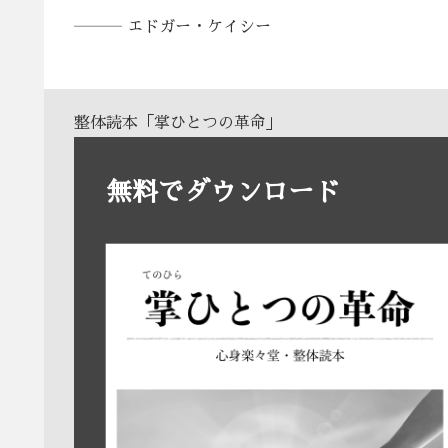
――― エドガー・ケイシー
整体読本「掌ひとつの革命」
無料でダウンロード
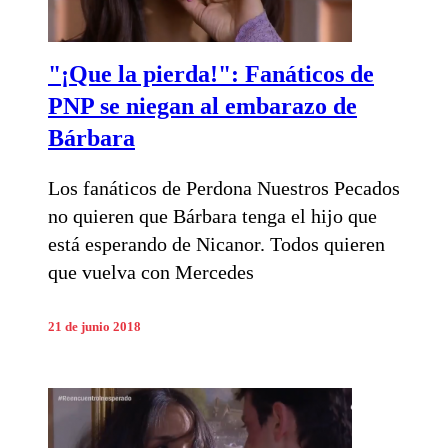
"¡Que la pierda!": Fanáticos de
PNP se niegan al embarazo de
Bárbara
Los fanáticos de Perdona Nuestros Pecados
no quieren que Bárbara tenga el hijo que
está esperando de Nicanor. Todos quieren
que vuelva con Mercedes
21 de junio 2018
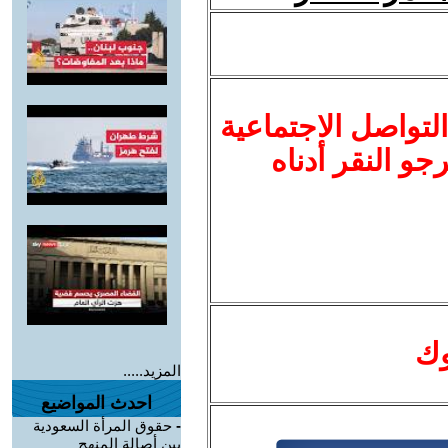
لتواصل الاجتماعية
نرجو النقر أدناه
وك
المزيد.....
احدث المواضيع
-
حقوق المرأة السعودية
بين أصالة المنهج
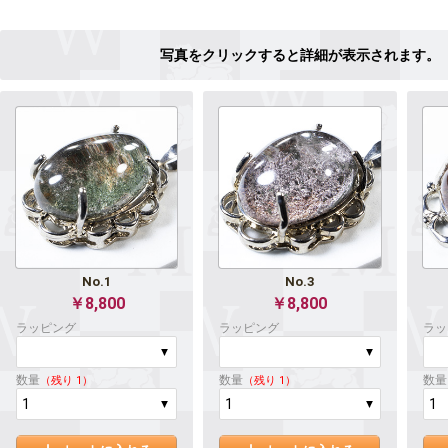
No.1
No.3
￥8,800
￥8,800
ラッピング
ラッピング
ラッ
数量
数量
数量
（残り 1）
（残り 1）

...

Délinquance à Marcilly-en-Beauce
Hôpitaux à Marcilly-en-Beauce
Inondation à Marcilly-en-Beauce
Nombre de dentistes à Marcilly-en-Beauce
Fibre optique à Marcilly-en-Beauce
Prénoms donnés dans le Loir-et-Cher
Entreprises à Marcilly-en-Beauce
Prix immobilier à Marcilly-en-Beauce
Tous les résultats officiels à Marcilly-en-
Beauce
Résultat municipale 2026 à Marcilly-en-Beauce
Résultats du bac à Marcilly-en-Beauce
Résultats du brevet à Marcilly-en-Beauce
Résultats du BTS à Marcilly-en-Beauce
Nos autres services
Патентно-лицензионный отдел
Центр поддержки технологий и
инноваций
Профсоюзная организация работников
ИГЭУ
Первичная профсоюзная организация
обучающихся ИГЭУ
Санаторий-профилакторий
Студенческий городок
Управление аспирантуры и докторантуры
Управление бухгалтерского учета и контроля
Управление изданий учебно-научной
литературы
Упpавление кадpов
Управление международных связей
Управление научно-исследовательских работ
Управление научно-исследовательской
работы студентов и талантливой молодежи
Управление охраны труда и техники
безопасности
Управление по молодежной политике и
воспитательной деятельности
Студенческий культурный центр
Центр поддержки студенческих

- _WHAT IS BEING ASKED_
Each line in the entries above that includes the string "Marcilly" adds to the count; state that count only.

- _YOUR RESPONSE_
12